Aims/hypothesis: To examine whether the HDL-cholesterol:apoA-I + apoA-II ratio and the epsilon2 allele are related to albuminuria at baseline and whether they are risk factors for progression of albuminuria in a cohort study of patients with Type I (insulin-dependent) diabetes mellitus.
Methods: At baseline, the study cohort comprised 617 patients, aged 15-60 years, from seven European diabetic centres of the EURODIAB study. Albumin excretion rate, measured in a central laboratory, was categorised as normoalbuminuria at 20 microg/min or less, microalbuminuria between 20 and 200 microg/min or macroalbuminuria at 200 microg/min or over. Of the 250 patients who were normoalbuminuric at baseline and had follow-up albuminuria measurements, 34 patients were defined as early progressors.
Results: At baseline, the mean HDL-cholesterol:apoA-I + apoA-II ratio was lower in macroalbuminuric patients (0.79, 95 % CI:0.74-0.83) compared with normoalbuminuric (0.88, 95 % CI:0.87-0.90) patients (p = 0.0002, adjusted for age and sex). At follow-up, 34 patients who progressed from normoalbuminuria to microalbuminuria or macroalbuminuria also had a slightly lower baseline ratio (0.85, 95% CI:0.80-0.89) than those 216 who remained normoalbuminuric (0.89, 95 % CI:0.87-0.92) (adjusted p = 0.08). Neither of these relations were independent of LDL-cholesterol or fasting triglyceride. There was no association of the epsilon2 allele with albuminuria either at baseline (OR = 1.4, 95% CI:0.7-2.8) or with progression of albuminuria (OR = 0.4, 95 % CI:0.1-3.5).

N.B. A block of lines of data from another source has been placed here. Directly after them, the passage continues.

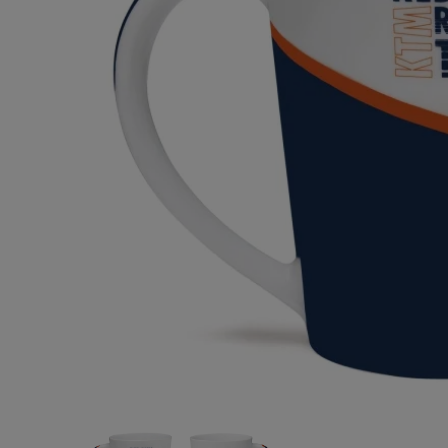
Takuma
ジナル 
¥3,650
(税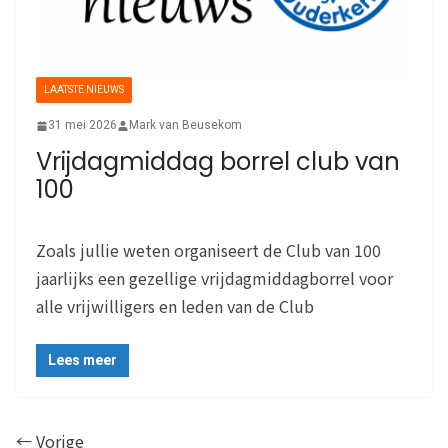
LAATSTE NIEUWS
31 mei 2026
Mark van Beusekom
Vrijdagmiddag borrel club van
100
Zoals jullie weten organiseert de Club van 100
jaarlijks een gezellige vrijdagmiddagborrel voor
alle vrijwilligers en leden van de Club
Lees meer
← Vorige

Conclusion/interpretation: There is an inverse relation of HDL-cholesterol:apoA-I + apoA-II ratio with albuminuria at baseline. This lower ratio in microalbuminuric or macroalbuminuric patients could contribute to the increased risk of cardiovascular disease associated with nephropathy. There is weak evidence that HDL-composition is a risk factor for progression of albuminuria and no association of the epsilon2 allele with diabetic nephropathy.